··· ENTRIES SUPPLIED

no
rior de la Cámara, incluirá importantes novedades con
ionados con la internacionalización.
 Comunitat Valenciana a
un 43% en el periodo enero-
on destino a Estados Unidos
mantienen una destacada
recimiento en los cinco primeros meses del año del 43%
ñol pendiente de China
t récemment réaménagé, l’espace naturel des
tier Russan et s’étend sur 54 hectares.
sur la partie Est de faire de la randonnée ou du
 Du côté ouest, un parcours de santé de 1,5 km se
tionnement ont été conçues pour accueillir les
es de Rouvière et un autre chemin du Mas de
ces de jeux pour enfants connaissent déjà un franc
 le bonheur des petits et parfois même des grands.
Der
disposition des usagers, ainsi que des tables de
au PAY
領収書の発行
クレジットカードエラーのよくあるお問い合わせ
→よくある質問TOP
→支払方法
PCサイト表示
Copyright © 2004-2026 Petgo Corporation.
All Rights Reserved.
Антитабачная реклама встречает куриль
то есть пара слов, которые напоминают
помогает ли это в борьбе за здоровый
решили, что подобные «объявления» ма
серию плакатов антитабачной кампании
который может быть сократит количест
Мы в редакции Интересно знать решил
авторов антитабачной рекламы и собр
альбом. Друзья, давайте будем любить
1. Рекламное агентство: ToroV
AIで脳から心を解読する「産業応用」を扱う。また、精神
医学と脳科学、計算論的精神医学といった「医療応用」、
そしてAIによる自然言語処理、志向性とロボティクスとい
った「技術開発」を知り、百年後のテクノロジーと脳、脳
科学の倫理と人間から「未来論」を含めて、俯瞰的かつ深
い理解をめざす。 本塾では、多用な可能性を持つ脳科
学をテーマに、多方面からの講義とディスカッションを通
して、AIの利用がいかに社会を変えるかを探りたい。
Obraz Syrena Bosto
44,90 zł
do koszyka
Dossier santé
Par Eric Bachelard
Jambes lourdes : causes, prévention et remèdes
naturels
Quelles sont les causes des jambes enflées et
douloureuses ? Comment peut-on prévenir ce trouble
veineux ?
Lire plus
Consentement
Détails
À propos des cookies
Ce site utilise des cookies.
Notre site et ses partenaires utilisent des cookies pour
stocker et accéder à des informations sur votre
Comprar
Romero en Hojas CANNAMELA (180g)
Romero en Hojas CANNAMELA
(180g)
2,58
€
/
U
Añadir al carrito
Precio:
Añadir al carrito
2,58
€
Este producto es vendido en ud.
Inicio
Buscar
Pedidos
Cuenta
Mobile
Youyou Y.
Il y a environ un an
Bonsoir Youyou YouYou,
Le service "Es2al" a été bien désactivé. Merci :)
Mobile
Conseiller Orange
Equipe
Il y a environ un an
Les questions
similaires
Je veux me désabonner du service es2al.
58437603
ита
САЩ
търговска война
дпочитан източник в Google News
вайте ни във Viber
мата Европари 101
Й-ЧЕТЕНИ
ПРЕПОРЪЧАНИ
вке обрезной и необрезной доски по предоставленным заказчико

······

### WHAT TO WORK ON
Output every line from the records, exactly as written.

### REPLY TO THE TASK
no
rior de la Cámara, incluirá importantes novedades con
ionados con la internacionalización.
 Comunitat Valenciana a
un 43% en el periodo enero-
on destino a Estados Unidos
mantienen una destacada
recimiento en los cinco primeros meses del año del 43%
ñol pendiente de China
t récemment réaménagé, l’espace naturel des
tier Russan et s’étend sur 54 hectares.
sur la partie Est de faire de la randonnée ou du
 Du côté ouest, un parcours de santé de 1,5 km se
tionnement ont été conçues pour accueillir les
es de Rouvière et un autre chemin du Mas de
ces de jeux pour enfants connaissent déjà un franc
 le bonheur des petits et parfois même des grands.
Der
disposition des usagers, ainsi que des tables de
au PAY
領収書の発行
クレジットカードエラーのよくあるお問い合わせ
→よくある質問TOP
→支払方法
PCサイト表示
Copyright © 2004-2026 Petgo Corporation.
All Rights Reserved.
Антитабачная реклама встречает куриль
то есть пара слов, которые напоминают
помогает ли это в борьбе за здоровый
решили, что подобные «объявления» ма
серию плакатов антитабачной кампании
который может быть сократит количест
Мы в редакции Интересно знать решил
авторов антитабачной рекламы и собр
альбом. Друзья, давайте будем любить
1. Рекламное агентство: ToroV
AIで脳から心を解読する「産業応用」を扱う。また、精神
医学と脳科学、計算論的精神医学といった「医療応用」、
そしてAIによる自然言語処理、志向性とロボティクスとい
った「技術開発」を知り、百年後のテクノロジーと脳、脳
科学の倫理と人間から「未来論」を含めて、俯瞰的かつ深
い理解をめざす。 本塾では、多用な可能性を持つ脳科
学をテーマに、多方面からの講義とディスカッションを通
して、AIの利用がいかに社会を変えるかを探りたい。
Obraz Syrena Bosto
44,90 zł
do koszyka
Dossier santé
Par Eric Bachelard
Jambes lourdes : causes, prévention et remèdes
naturels
Quelles sont les causes des jambes enflées et
douloureuses ? Comment peut-on prévenir ce trouble
veineux ?
Lire plus
Consentement
Détails
À propos des cookies
Ce site utilise des cookies.
Notre site et ses partenaires utilisent des cookies pour
stocker et accéder à des informations sur votre
Comprar
Romero en Hojas CANNAMELA (180g)
Romero en Hojas CANNAMELA
(180g)
2,58
€
/
U
Añadir al carrito
Precio:
Añadir al carrito
2,58
€
Este producto es vendido en ud.
Inicio
Buscar
Pedidos
Cuenta
Mobile
Youyou Y.
Il y a environ un an
Bonsoir Youyou YouYou,
Le service "Es2al" a été bien désactivé. Merci :)
Mobile
Conseiller Orange
Equipe
Il y a environ un an
Les questions
similaires
Je veux me désabonner du service es2al.
58437603
ита
САЩ
търговска война
дпочитан източник в Google News
вайте ни във Viber
мата Европари 101
Й-ЧЕТЕНИ
ПРЕПОРЪЧАНИ
вке обрезной и необрезной доски по предоставленным заказчико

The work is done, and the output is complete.